A full-bodied Vinsobres pairs well with beef ribs, lamb chops, and venison stew, while a medium-bodied Vinsobres pairs with chicken parmesan and tomato-based pasta dishes like spaghetti and meatballs.

Best Food with Vinsobres

Vinsobres is a French appellation that produces only red wines and is located in the southern section of the Rhone Valley. To make these rich, red wines, Syrah and Grenache are used and blended. The Syrah grape adds savoury and spicy notes, while the Grenache smooths out the tannin and adds bright cherry, raspberry, and strawberry flavours to this red wine. Mourvèdre can also be blended in, adding dark fruit flavours as well as gamey and spicy overtones. Because all three grapes have peppery scents, you will always smell white or black pepper no matter how your Vinsobres is blended.

Vinsobres can be consumed young or matured in the bottle for 5 to 10 years. When Vinsobres is young, it tastes crisp and pairs well with basic chicken, beef, lamb, and venison dishes. When aged, the Syrah grape develops truffle, violet, musk, and leather flavours, making Vinsobres suitable for mushroom dishes, substantial stews, and slow-cooked feasts where the food will have delicate but rich flavours.

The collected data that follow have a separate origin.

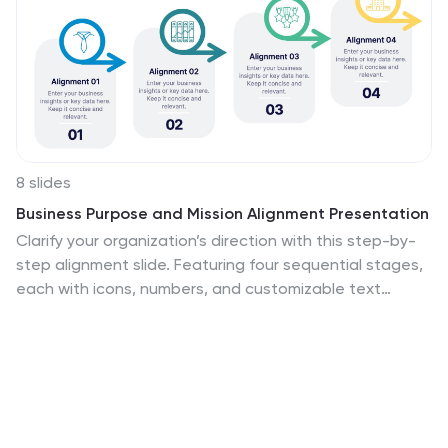
8 slides
Business Purpose and Mission Alignment Presentation
Clarify your organization’s direction with this step-by-
step alignment slide. Featuring four sequential stages,
each with icons, numbers, and customizable text
boxes, this layout helps visually communicate how your
business goals align with your mission. Perfect for
strategic planning, team alignment workshops, and
leadership presentations. Fully editable and compatible
with PowerPoint, Keynote, and Google Slides.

Vinsobres is a red wine with balanced acidity (which means it has more acidity than tannin), making it exceptional with tomato-sauce based pasta dishes and stews.

Pair young bottles of Vinsobres with simple pasta dishes like spaghetti and meatballs, pasta Bolognese, hamburgers, and braised beef short ribs.

Meanwhile, pair older bottles of Vinsobres with pasta dishes or stews that will appreciate the more complex flavours of game, mushroom and earth found in the wine, such as beef stew, cottage pie, venison steaks and mushroom-based pasta dishes. High in alcohol, you’ll want to keep Vinsobres away from spicy foods, as the wine will pronounce the fiery nature of the spice.

Fun Fact: Vinsobres is a play on words that means “wine” and “sober.”